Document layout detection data

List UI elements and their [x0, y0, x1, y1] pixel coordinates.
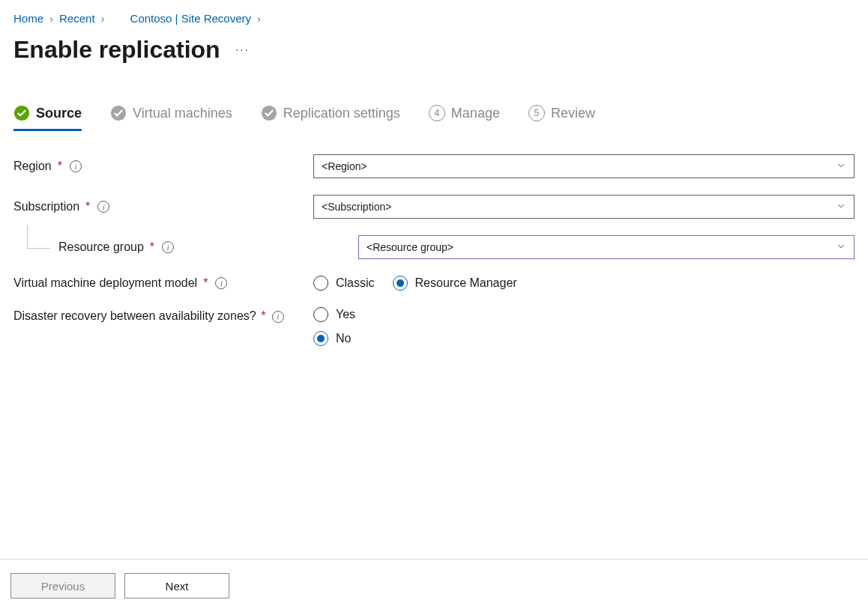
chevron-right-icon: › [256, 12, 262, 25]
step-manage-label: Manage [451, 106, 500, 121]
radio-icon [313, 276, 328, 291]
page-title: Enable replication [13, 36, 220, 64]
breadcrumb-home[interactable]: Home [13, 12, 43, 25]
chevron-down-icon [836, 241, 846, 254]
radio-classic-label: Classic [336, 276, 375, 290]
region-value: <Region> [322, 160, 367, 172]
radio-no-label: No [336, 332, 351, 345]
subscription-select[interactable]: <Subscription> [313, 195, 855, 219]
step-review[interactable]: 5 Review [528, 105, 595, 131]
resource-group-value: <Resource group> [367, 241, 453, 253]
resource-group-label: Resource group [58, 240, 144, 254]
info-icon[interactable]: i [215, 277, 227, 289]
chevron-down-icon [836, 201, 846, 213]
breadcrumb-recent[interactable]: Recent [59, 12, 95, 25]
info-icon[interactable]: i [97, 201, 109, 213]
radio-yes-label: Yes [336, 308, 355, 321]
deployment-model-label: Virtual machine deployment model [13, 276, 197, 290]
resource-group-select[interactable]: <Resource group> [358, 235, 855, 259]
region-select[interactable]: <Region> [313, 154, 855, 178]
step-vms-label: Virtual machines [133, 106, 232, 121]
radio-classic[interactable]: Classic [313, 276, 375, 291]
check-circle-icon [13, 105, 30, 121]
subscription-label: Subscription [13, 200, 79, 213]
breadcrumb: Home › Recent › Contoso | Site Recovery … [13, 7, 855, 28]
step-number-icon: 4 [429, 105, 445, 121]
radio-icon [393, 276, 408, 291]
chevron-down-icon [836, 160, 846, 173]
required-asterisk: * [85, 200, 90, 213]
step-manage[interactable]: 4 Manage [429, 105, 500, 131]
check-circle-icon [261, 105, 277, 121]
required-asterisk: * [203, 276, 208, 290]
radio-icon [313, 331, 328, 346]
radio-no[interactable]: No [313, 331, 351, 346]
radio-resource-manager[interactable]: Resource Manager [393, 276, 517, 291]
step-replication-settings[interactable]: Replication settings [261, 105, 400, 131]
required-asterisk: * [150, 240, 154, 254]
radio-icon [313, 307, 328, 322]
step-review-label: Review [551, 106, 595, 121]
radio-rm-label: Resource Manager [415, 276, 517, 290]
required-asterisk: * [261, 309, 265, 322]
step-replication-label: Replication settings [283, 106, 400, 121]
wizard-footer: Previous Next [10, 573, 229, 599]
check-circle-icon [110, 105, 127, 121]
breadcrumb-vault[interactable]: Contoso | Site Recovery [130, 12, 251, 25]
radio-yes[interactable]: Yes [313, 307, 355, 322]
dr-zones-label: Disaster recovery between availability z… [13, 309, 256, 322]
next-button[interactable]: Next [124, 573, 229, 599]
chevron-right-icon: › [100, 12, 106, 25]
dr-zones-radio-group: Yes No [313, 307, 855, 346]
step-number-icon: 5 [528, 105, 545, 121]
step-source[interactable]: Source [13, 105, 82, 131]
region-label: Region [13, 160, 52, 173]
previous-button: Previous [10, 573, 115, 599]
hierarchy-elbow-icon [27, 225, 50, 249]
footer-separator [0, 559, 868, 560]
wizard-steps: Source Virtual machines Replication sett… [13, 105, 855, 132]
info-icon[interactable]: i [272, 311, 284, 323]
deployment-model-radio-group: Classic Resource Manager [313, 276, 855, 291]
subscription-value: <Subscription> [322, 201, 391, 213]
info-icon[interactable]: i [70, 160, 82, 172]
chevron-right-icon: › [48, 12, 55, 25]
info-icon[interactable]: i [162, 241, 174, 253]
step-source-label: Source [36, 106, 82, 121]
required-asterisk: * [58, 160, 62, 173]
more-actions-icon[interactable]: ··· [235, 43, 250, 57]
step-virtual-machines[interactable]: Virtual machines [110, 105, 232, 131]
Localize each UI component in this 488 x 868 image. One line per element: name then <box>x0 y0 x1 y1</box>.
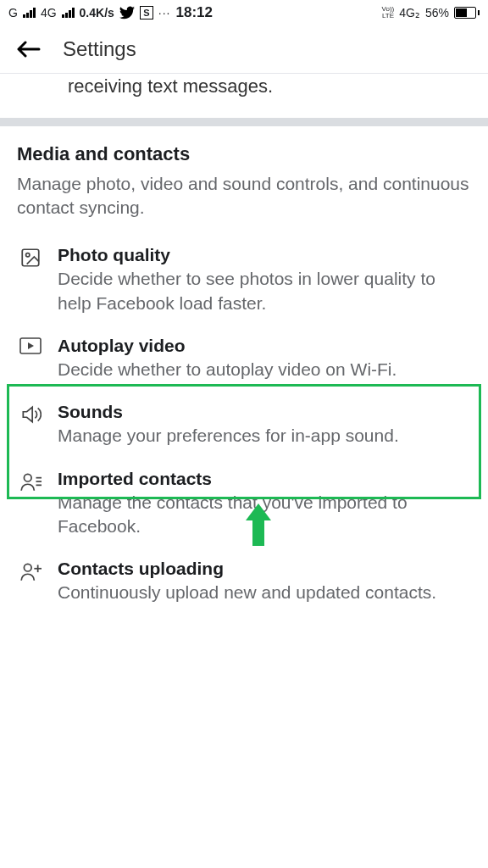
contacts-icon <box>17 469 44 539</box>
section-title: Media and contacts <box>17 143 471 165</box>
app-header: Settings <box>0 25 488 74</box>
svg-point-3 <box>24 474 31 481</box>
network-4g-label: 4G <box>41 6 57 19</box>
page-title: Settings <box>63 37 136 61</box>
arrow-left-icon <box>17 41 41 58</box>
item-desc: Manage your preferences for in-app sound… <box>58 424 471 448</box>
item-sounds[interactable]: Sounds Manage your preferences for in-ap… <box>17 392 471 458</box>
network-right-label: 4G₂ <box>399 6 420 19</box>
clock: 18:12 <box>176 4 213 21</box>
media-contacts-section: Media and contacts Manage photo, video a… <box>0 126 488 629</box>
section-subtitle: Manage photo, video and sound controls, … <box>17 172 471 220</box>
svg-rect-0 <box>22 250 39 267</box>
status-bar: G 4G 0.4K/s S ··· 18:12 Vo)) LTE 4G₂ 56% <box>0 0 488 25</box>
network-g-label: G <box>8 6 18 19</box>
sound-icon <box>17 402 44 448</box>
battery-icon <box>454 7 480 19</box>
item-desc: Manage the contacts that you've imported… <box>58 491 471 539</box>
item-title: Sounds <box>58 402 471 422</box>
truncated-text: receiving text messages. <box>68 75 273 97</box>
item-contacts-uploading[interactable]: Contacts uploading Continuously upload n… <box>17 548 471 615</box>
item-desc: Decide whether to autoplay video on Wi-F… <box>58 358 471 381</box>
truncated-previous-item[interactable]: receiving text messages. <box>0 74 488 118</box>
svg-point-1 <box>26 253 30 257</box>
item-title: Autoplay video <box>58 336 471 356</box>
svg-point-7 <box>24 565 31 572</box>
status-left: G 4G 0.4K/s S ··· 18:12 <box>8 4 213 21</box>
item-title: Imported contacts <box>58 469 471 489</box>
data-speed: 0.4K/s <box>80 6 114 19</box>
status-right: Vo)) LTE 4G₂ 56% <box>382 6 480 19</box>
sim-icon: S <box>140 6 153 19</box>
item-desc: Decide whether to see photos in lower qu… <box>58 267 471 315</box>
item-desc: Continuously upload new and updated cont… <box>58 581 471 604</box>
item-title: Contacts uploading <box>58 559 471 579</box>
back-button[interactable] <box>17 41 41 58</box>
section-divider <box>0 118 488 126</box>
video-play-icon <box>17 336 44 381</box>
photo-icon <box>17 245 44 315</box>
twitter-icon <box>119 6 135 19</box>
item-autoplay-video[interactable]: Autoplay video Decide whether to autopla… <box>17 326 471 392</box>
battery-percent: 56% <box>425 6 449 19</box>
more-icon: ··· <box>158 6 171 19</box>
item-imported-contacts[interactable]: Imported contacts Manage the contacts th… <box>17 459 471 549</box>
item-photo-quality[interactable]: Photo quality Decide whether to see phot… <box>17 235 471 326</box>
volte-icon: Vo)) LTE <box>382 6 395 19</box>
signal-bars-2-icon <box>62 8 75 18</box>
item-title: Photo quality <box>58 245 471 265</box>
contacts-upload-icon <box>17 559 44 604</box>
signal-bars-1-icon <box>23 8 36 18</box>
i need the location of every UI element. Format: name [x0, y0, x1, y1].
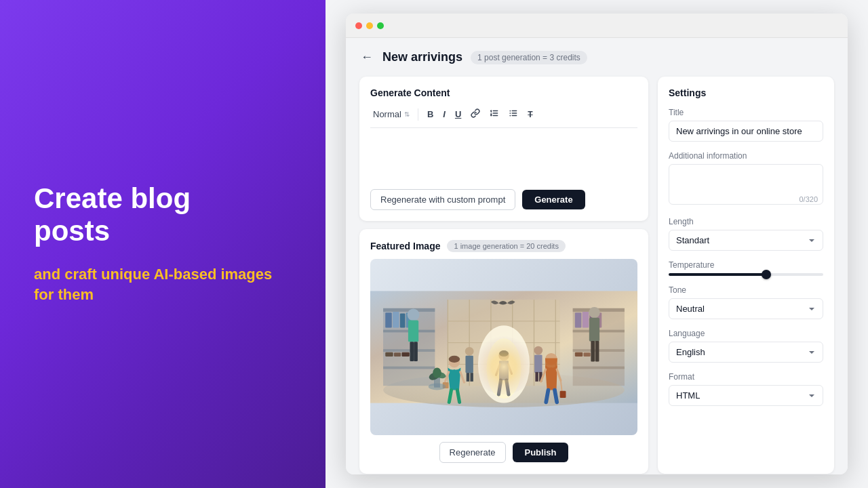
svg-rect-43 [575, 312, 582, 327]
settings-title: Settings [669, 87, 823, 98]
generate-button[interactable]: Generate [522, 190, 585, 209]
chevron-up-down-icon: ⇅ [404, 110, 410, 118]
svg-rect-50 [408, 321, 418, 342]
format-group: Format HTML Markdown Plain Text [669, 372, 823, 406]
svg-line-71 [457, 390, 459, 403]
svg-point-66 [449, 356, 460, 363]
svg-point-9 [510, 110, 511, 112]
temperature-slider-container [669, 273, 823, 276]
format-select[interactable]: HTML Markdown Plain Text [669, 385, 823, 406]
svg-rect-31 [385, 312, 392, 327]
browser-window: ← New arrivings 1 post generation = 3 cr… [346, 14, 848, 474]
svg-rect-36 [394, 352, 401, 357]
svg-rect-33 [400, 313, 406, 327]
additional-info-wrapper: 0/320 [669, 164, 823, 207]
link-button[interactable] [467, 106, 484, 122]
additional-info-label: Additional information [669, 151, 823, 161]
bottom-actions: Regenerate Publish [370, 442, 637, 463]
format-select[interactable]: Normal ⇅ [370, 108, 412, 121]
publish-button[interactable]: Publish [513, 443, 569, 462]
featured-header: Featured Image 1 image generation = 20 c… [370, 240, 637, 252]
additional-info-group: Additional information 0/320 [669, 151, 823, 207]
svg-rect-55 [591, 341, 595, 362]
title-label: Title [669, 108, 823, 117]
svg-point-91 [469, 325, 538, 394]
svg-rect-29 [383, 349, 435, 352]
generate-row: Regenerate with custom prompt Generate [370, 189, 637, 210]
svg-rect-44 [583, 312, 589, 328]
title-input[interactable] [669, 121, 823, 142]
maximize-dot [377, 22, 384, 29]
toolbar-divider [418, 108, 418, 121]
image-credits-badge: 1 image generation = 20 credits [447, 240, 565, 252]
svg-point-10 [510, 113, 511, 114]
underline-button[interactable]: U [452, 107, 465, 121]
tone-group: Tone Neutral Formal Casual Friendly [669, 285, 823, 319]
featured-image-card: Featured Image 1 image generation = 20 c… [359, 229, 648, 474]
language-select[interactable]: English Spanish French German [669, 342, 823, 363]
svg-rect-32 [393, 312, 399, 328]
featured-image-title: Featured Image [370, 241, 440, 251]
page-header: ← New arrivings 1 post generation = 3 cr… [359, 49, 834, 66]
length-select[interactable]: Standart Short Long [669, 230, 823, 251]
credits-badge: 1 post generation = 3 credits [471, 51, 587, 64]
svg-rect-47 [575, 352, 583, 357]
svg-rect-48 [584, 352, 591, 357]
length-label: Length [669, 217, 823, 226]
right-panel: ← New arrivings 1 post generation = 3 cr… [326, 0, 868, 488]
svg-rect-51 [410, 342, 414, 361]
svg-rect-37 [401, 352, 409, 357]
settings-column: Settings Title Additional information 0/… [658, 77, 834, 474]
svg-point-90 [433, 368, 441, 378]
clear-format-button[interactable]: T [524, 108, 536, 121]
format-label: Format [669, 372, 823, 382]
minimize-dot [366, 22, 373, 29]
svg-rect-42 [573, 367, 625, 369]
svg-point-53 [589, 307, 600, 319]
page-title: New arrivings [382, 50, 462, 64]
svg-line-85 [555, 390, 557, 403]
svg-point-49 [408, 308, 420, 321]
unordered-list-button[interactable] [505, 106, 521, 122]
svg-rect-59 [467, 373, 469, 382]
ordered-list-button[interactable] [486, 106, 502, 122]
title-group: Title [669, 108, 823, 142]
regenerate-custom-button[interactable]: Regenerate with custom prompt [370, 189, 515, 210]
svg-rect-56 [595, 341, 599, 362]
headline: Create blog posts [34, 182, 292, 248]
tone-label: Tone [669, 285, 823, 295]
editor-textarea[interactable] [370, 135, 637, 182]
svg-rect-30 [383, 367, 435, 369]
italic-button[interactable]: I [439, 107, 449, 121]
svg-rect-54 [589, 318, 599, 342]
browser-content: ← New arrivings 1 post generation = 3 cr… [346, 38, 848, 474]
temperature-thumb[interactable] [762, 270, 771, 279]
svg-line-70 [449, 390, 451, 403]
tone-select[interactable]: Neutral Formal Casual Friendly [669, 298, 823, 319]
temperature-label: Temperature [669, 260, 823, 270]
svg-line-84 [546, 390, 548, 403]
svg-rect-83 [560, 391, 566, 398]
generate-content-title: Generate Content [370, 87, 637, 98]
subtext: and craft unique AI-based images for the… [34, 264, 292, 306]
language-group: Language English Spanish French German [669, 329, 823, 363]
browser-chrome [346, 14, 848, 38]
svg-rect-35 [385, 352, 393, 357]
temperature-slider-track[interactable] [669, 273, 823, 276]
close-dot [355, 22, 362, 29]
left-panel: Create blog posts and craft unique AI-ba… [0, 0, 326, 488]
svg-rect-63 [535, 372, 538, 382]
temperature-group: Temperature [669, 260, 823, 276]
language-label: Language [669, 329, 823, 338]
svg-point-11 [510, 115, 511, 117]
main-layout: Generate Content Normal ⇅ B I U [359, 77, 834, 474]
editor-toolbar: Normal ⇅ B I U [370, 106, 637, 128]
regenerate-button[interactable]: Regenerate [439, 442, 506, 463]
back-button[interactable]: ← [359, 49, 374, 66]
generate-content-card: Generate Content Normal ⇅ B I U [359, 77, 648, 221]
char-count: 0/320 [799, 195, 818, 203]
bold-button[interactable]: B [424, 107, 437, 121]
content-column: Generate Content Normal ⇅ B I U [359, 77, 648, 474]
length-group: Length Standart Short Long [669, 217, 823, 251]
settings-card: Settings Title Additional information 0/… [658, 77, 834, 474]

Directions
Tell how many lines in the data hold the string "breadcrumb", giving the number by itself.

Reply
4